**DESCRIPTION OF THE TASK:**
Transcribe the full listing exactly, and drop every picture.

▬▬▬

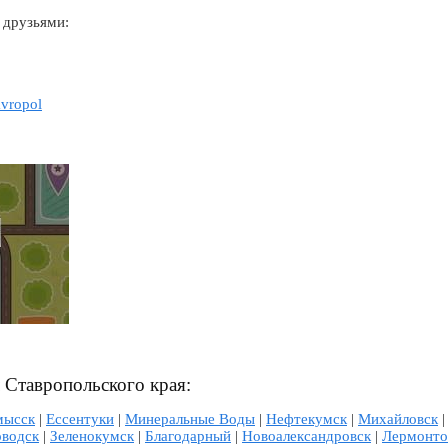
 друзьями:
avropol
л Ставропольского края:
мысск
|
Ессентуки
|
Минеральные Воды
|
Нефтекумск
|
Михайловск
оводск
|
Зеленокумск
|
Благодарный
|
Новоалександровск
|
Лермонто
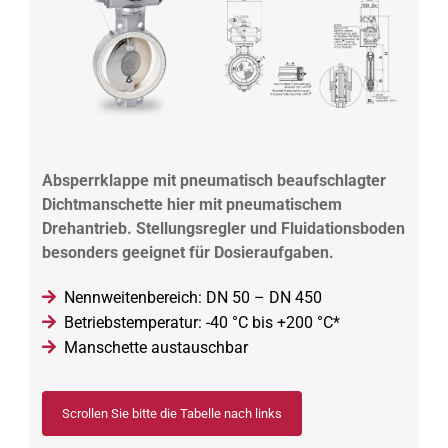
Absperrklappe mit pneumatisch beaufschlagter
Dichtmanschette hier mit pneumatischem
Drehantrieb. Stellungsregler und Fluidationsboden
besonders geeignet für Dosieraufgaben.
Nennweitenbereich: DN 50 – DN 450
Betriebstemperatur: -40 °C bis +200 °C*
Manschette austauschbar
Scrollen Sie bitte die Tabelle nach links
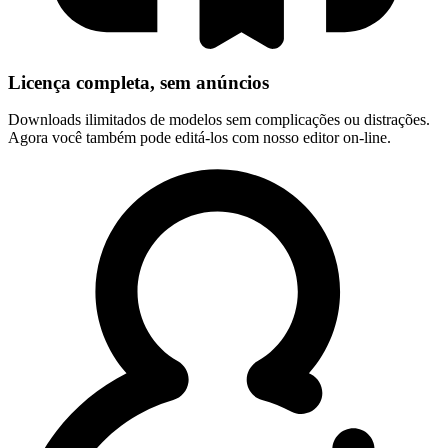
Licença completa, sem anúncios
Downloads ilimitados de modelos sem complicações ou distrações.
Agora você também pode editá-los com nosso editor on-line.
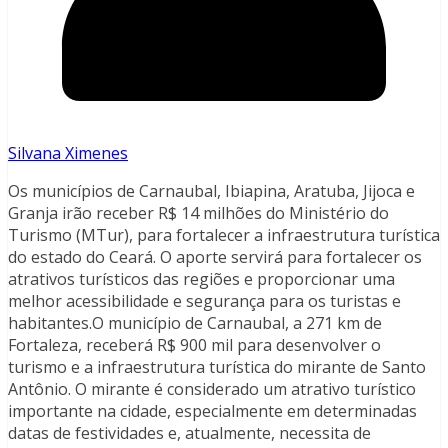
Silvana Ximenes
Os municípios de Carnaubal, Ibiapina, Aratuba, Jijoca e
Granja irão receber R$ 14 milhões do Ministério do
Turismo (MTur), para fortalecer a infraestrutura turística
do estado do Ceará. O aporte servirá para fortalecer os
atrativos turísticos das regiões e proporcionar uma
melhor acessibilidade e segurança para os turistas e
habitantes.O município de Carnaubal, a 271 km de
Fortaleza, receberá R$ 900 mil para desenvolver o
turismo e a infraestrutura turística do mirante de Santo
Antônio. O mirante é considerado um atrativo turístico
importante na cidade, especialmente em determinadas
datas de festividades e, atualmente, necessita de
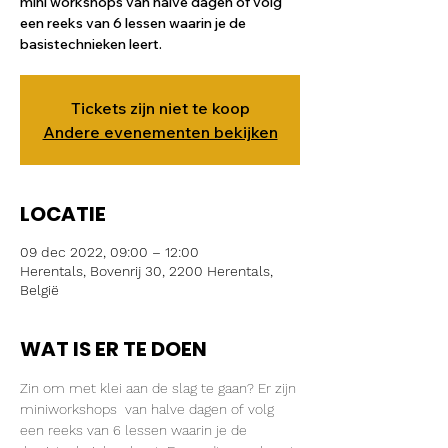
mini workshops van halve dagen of volg
een reeks van 6 lessen waarin je de
basistechnieken leert.
Tickets zijn niet te koop
Andere evenementen bekijken
LOCATIE
09 dec 2022, 09:00 – 12:00
Herentals, Bovenrij 30, 2200 Herentals,
België
WAT IS ER TE DOEN
Zin om met klei aan de slag te gaan? Er zijn 
miniworkshops  van halve dagen of volg 
een reeks van 6 lessen waarin je de 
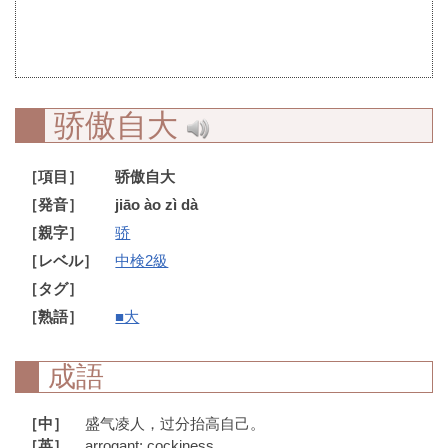
骄傲自大
［項目］
骄傲自大
［発音］
jiāo ào zì dà
［親字］
骄
［レベル］
中検2級
［タグ］
［熟語］
■大
成語
［中］
盛气凌人，过分抬高自己。
［英］
arrogant; cockiness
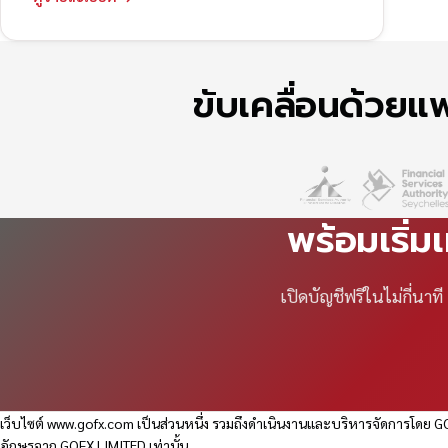
ขับเคลื่อนด้วย
พร้อมเริ่ม
เปิดบัญชีฟรีในไม่กี่นา
เว็บไซต์
www.gofx.com
เป็นส่วนหนึ่ง รวมถึงดำเนินงานและบริหารจัดการโดย GO
อักษรจาก GOFX LIMITED เท่านั้น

▬▬▬

**TASK ANSWER:**
 друзьями:
avropol
л Ставропольского края:
мысск
|
Ессентуки
|
Минеральные Воды
|
Нефтекумск
|
Михайловск
оводск
|
Зеленокумск
|
Благодарный
|
Новоалександровск
|
Лермонто
Absperrklappe mit pneumatisch beaufschlagter
Dichtmanschette hier mit pneumatischem
Drehantrieb. Stellungsregler und Fluidationsboden
besonders geeignet für Dosieraufgaben.
Nennweitenbereich: DN 50 – DN 450
Betriebstemperatur: -40 °C bis +200 °C*
Manschette austauschbar
Scrollen Sie bitte die Tabelle nach links
Licença completa, sem anúncios
Downloads ilimitados de modelos sem complicações ou distrações.
Agora você também pode editá-los com nosso editor on-line.
Silvana Ximenes
Os municípios de Carnaubal, Ibiapina, Aratuba, Jijoca e
Granja irão receber R$ 14 milhões do Ministério do
Turismo (MTur), para fortalecer a infraestrutura turística
do estado do Ceará. O aporte servirá para fortalecer os
atrativos turísticos das regiões e proporcionar uma
melhor acessibilidade e segurança para os turistas e
habitantes.O município de Carnaubal, a 271 km de
Fortaleza, receberá R$ 900 mil para desenvolver o
turismo e a infraestrutura turística do mirante de Santo
Antônio. O mirante é considerado um atrativo turístico
importante na cidade, especialmente em determinadas
datas de festividades e, atualmente, necessita de
mini workshops van halve dagen of volg
een reeks van 6 lessen waarin je de
basistechnieken leert.
Tickets zijn niet te koop
Andere evenementen bekijken
LOCATIE
09 dec 2022, 09:00 – 12:00
Herentals, Bovenrij 30, 2200 Herentals,
België
WAT IS ER TE DOEN
Zin om met klei aan de slag te gaan? Er zijn 
miniworkshops  van halve dagen of volg 
een reeks van 6 lessen waarin je de 
骄傲自大
［項目］
骄傲自大
［発音］
jiāo ào zì dà
［親字］
骄
［レベル］
中検2級
［タグ］
［熟語］
■大
成語
［中］
盛气凌人，过分抬高自己。
［英］
arrogant; cockiness
ขับเคลื่อนด้วย
พร้อมเริ่ม
เปิดบัญชีฟรีในไม่กี่นา
เว็บไซต์
www.gofx.com
เป็นส่วนหนึ่ง รวมถึงดำเนินงานและบริหารจัดการโดย GO
อักษรจาก GOFX LIMITED เท่านั้น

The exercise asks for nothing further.